### WORK INSTRUCTIONS
Stop at the line that contains "农产品有必要做溯源系统吗？". Until then, set down each line of the records exactly, beginning with the first, and skip pictures.

Saved data entries:

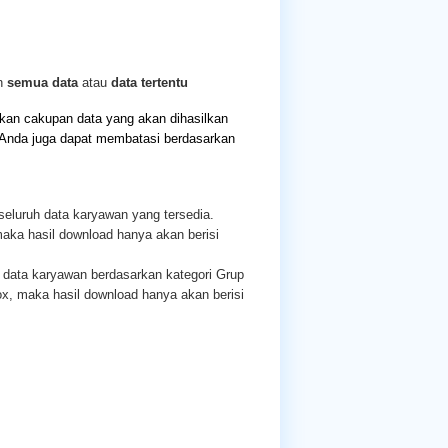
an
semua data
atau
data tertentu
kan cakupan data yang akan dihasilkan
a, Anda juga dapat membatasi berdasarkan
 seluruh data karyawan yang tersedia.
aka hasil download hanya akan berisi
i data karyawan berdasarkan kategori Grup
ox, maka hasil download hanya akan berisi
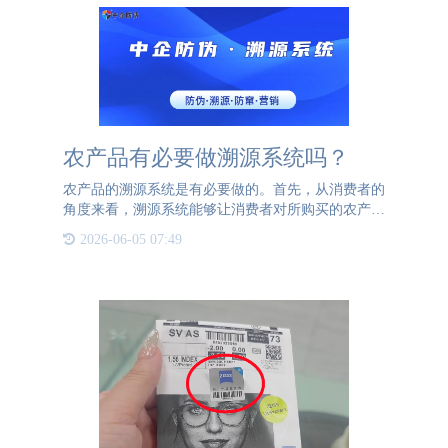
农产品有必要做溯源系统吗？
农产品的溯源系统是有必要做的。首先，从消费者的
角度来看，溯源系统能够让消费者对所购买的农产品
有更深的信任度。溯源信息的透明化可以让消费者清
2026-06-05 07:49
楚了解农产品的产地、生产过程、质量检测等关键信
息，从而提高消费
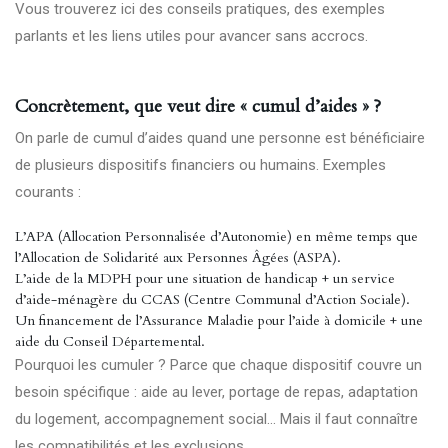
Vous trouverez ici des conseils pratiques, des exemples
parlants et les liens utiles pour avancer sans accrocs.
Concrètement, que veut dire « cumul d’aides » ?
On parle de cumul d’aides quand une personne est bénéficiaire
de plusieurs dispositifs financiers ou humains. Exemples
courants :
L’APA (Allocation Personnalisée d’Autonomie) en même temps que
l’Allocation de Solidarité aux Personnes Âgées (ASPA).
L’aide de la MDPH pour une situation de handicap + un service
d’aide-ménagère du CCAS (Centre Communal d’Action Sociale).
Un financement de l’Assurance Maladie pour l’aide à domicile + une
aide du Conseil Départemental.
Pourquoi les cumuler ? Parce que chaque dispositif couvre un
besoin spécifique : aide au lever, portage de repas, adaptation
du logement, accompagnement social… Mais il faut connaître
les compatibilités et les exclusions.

### TASK SOLUTION
an
semua data
atau
data tertentu
kan cakupan data yang akan dihasilkan
a, Anda juga dapat membatasi berdasarkan
 seluruh data karyawan yang tersedia.
aka hasil download hanya akan berisi
i data karyawan berdasarkan kategori Grup
ox, maka hasil download hanya akan berisi
农产品有必要做溯源系统吗？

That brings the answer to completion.